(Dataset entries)
Content starts

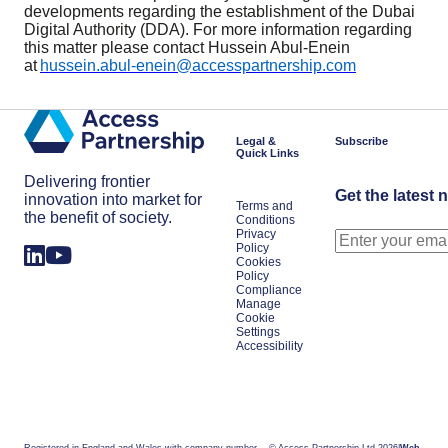
developments regarding the establishment of the Dubai
Digital Authority (DDA). For more information regarding
this matter please contact Hussein Abul-Enein
at
hussein.abul-enein@accesspartnership.com
Legal &
Subscribe
Quick Links
Delivering frontier
Get the latest 
innovation into market for
Terms and
the benefit of society.
Conditions
Privacy
Policy
Cookies
Policy
Compliance
Manage
Cookie
Settings
Accessibility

Content ends

- PROBLEM
Where an image appears in the data, skip it, and return the rest verbatim.

- PROBLEM SOLUTION
developments regarding the establishment of the Dubai
Digital Authority (DDA). For more information regarding
this matter please contact Hussein Abul-Enein
at
hussein.abul-enein@accesspartnership.com
Legal &
Subscribe
Quick Links
Delivering frontier
Get the latest 
innovation into market for
Terms and
the benefit of society.
Conditions
Privacy
Policy
Cookies
Policy
Compliance
Manage
Cookie
Settings
Accessibility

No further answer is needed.